Вся античная философия после Платона и Аристотеля есть
риторика. Весь социализм в широком смысле, от писаний
Шопенгауэра до эскизов Шоу, не исключая и Ницше, по
форме и намерениям — журнализм. Таковы же вся социальная драматика, вызванная к жизни нравственной страстью Шиллера ("сцена как моральное учреждение" вплоть до Ибсена и Стриндберга), популярное естествознание с его социально-этическими, перенесенными на мир животных скрытыми умыслами, и быстро растворяющиеся и гуманитарном настроении остатки протестантского христианства. Поэт, священник, ученый становятся журналистами. Как глубоко обоснована эта форма всякой цивилизованной этики, доказывает пример Ницше, в руках которого Заратустра превратился в странствующего проповедника.
Для этого решительного поворота к внешней жизни, которая теперь только одна и существует, к биологическому
факту, которому судьба рисуется только в форме объективных фактов и причинных отношений, нет ничего показательнее, чем этический пафос, с которым прибегают к философии пищеварения, питания и гигиены. Вопросы алкоголизма и вегетарианства дебатируются с религиозной серьезностью; очевидно, в этом самая важная сторона проблемы, до которой может возвыситься "новый человек". Такова лягушачья перспектива этих поколений. Религии, возникшие на пороге великих культур, религия гомеровская, ведийская, христианство Иисуса, фаустовское христианство рыцарских германцев сочли бы ниже своего достоинства снисходить до вопросов такого рода.

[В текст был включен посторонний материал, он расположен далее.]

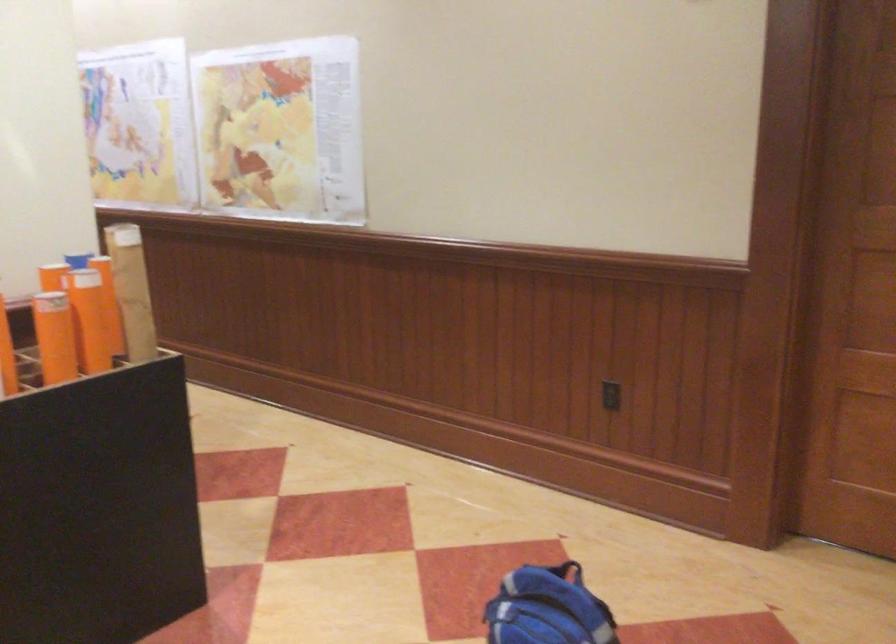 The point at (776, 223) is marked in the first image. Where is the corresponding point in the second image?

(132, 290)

Теперь к этим вопросам приходится восходить. Буддизм без таковых немыслим. В кругах софистов, Антисфена, стоиков и скептиков эти вопросы приобретают большое значение. Уже Аристотель писал о вопросе алкоголизма; целый ряд философов рассуждал о вегетарианстве, и вся разница между аполлоновским и фаустовским фарсом лишь в том, что циник сосредоточивает свои теоретические интересы на собственном пищеварении, а Шоу — на пищеварении "всех людей". Один отказывается, другой запрещает. Всем известно
с какой любовью Ницше еще в "Ессе homo" дилетантствует по поводу вопросов такого рода.